## Dataset excerpts:
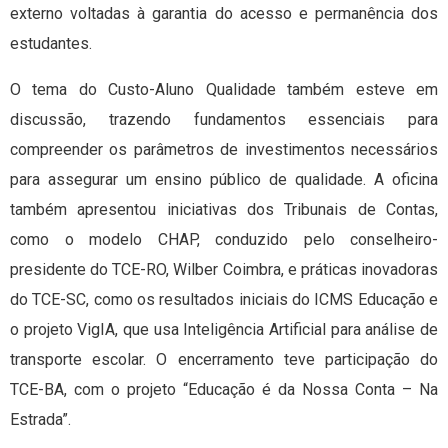
externo voltadas à garantia do acesso e permanência dos
estudantes.
O tema do Custo-Aluno Qualidade também esteve em
discussão, trazendo fundamentos essenciais para
compreender os parâmetros de investimentos necessários
para assegurar um ensino público de qualidade. A oficina
também apresentou iniciativas dos Tribunais de Contas,
como o modelo CHAP, conduzido pelo conselheiro-
presidente do TCE-RO, Wilber Coimbra, e práticas inovadoras
do TCE-SC, como os resultados iniciais do ICMS Educação e
o projeto VigIA, que usa Inteligência Artificial para análise de
transporte escolar. O encerramento teve participação do
TCE-BA, com o projeto “Educação é da Nossa Conta – Na
Estrada”.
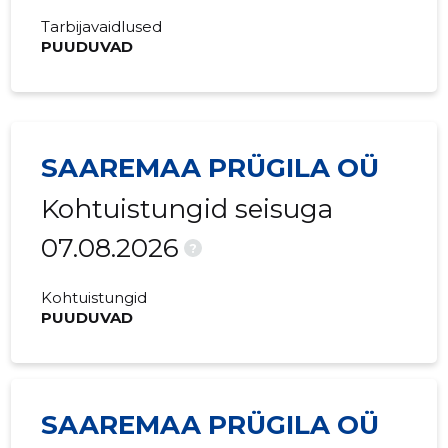
Tarbijavaidlused
2015 II
30 463 €
8934 €
PUUDUVAD
2015 I
34 488 €
9343 €
SAAREMAA PRÜGILA OÜ
Kohtuistungid seisuga
07.08.2026
?
Kohtuistungid
PUUDUVAD
SAAREMAA PRÜGILA OÜ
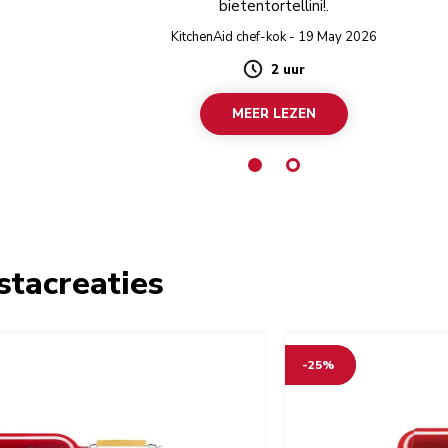
bietentortellini!.
KitchenAid chef-kok - 19 May 2026
2 uur
Duration
MEER LEZEN
tacreaties
-25%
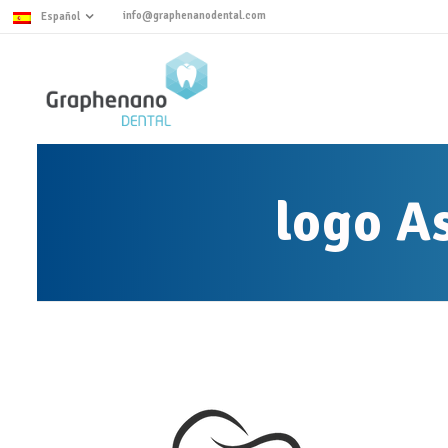
info@graphenanodental.com
Español
logo A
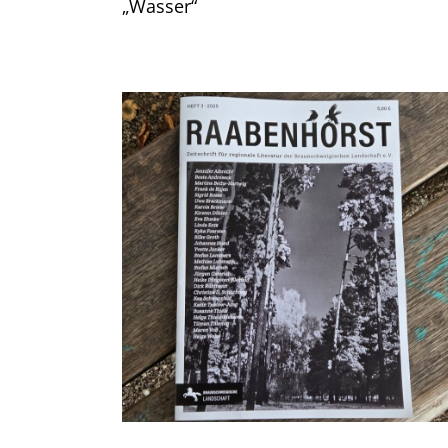
„Wasser“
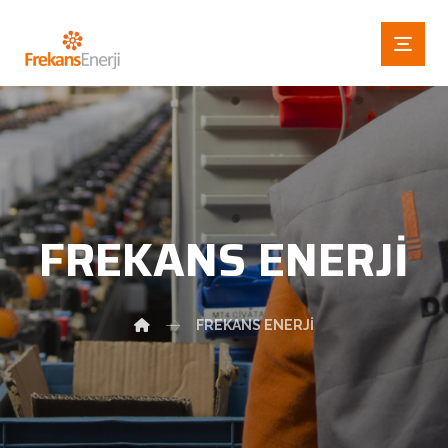
FREKANS ENERJI
FREKANS ENERJI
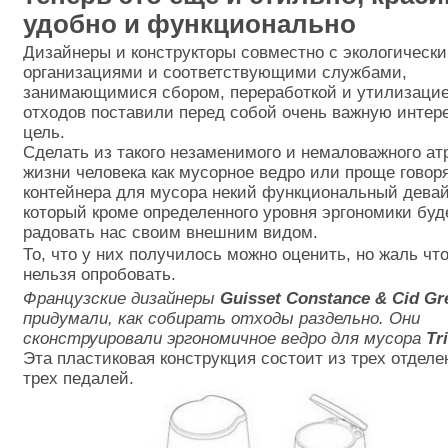
Контакты
удобно и функционально
Оставить заявку
Дизайнеры и конструкторы совместно с экологическ
организациями и соответствующими службами,
занимающимися сбором, переработкой и утилизаци
отходов поставили перед собой очень важную интер
цель.
Сделать из такого незаменимого и немаловажного ат
жизни человека как мусорное ведро или проще говор
контейнера для мусора некий функциональный девай
который кроме определенного уровня эргономики буд
радовать нас своим внешним видом.
То, что у них получилось можно оценить, но жаль что
нельзя опробовать.
Французские дизайнеры
Guisset Constance & Cid Gr
придумали, как собирать отходы раздельно. Они
сконструировали эргономичное ведро для мусора
Tri
Эта пластиковая конструкция состоит из трех отделе
трех педалей.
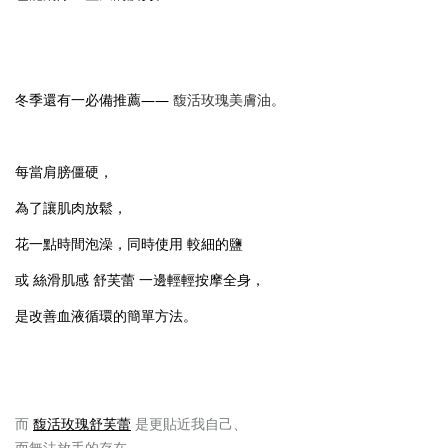
冬季還有一必備推薦——
馥活玫瑰美膚油。
每當肩膀僵硬，
為了讓肌肉放鬆，
花一點時間泡澡，同時使用 較細的鹽
或 絲滑肌感 舒芙蕾 一邊輕輕按摩全身，
是改善血液循環的簡單方法。
而
馥活玫瑰舒芙蕾
是更貼近我自己、
而無法放手的存在。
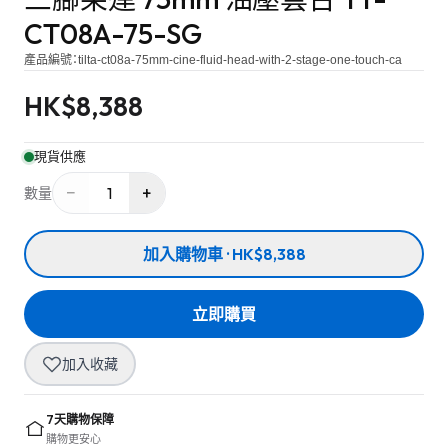
CT08A-75-SG
產品編號：
tilta-ct08a-75mm-cine-fluid-head-with-2-stage-one-touch-ca
HK$
8,388
現貨供應
−
+
1
數量
加入購物車 · HK$8,388
立即購買
加入收藏
7天購物保障
購物更安心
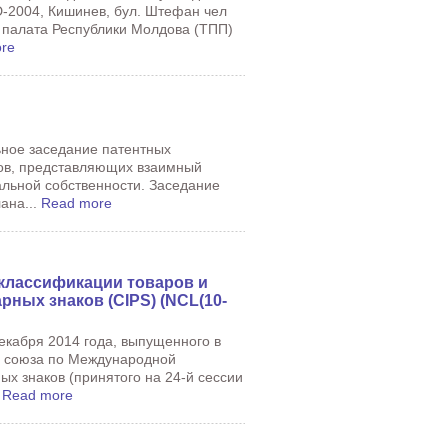
D-2004, Кишинев, бул. Штефан чел
 палата Республики Молдова (ТПП)
re
ьное заседание патентных
сов, представляющих взаимный
альной собственности. Заседание
ана...
Read more
 классификации товаров и
рных знаков (CIPS) (NCL(10-
екабря 2014 года, выпущенного в
о союза по Международной
ых знаков (принятого на 24-й сессии
.
Read more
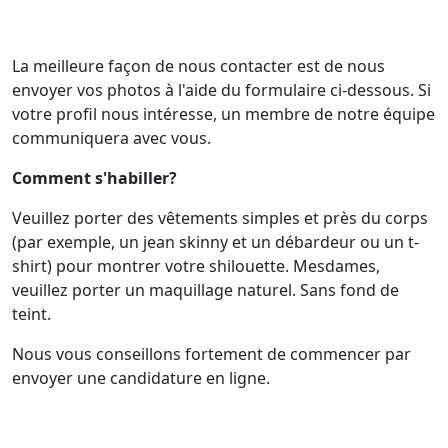
La meilleure façon de nous contacter est de nous
envoyer vos photos à l'aide du formulaire ci-dessous. Si
votre profil nous intéresse, un membre de notre équipe
communiquera avec vous.
Comment s'habiller?
Veuillez porter des vêtements simples et près du corps
(par exemple, un jean skinny et un débardeur ou un t-
shirt) pour montrer votre shilouette. Mesdames,
veuillez porter un maquillage naturel. Sans fond de
teint.
Nous vous conseillons fortement de commencer par
envoyer une candidature en ligne.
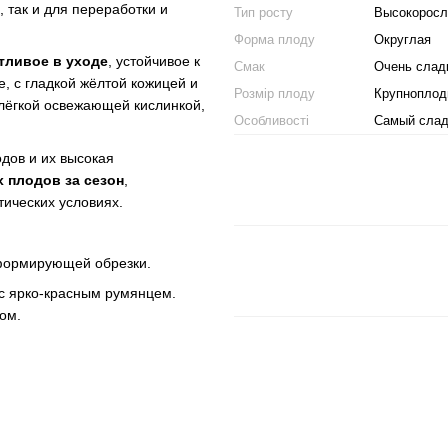
 так и для переработки и
Тип росту
Высокорос
Форма плоду
Округлая
тливое в уходе
, устойчивое к
Смак
Очень слад
, с гладкой жёлтой кожицей и
Розмір плоду
Крупноплод
 лёгкой освежающей кислинкой,
Особливості
Самый слад
дов и их высокая
х плодов за сезон
,
ических условиях.
 формирующей обрезки.
 с ярко-красным румянцем.
ом.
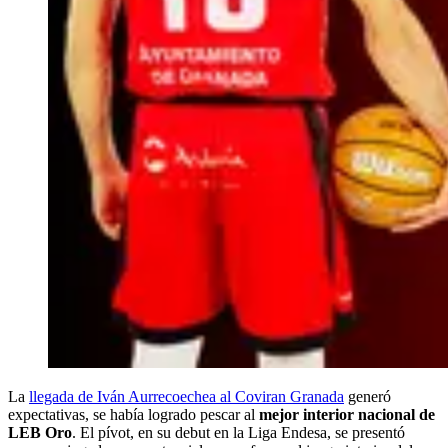
La
llegada de Iván Aurrecoechea al Coviran Granada
generó
expectativas, se había logrado pescar al
mejor interior nacional de
LEB Oro
. El pívot, en su debut en la Liga Endesa, se presentó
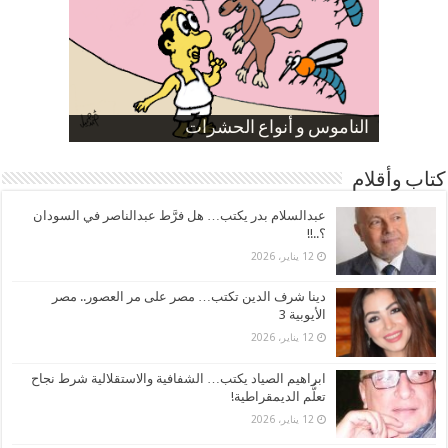
صورة كاركاتيرية
صورة كاركاتيرية
الناموس و أنواع الحشرات
الموظفين بعد ارتفاع الأسعار
ارتفاع نسبة الطلاق في مصر
كتاب وأقلام
عبدالسلام بدر يكتب… هل فرَّط عبدالناصر في السودان
؟..!!
12 يناير، 2026
دينا شرف الدين تكتب… مصر على مر العصور.. مصر
الأيوبية 3
12 يناير، 2026
ابراهيم الصياد يكتب… الشفافية والاستقلالية شرط نجاح
تعلُّم الديمقراطية!
12 يناير، 2026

## Work instruction:
Every line that includes "projeto" must be copied from the material above.

## Solution:
o projeto VigIA, que usa Inteligência Artificial para análise de
TCE-BA, com o projeto “Educação é da Nossa Conta – Na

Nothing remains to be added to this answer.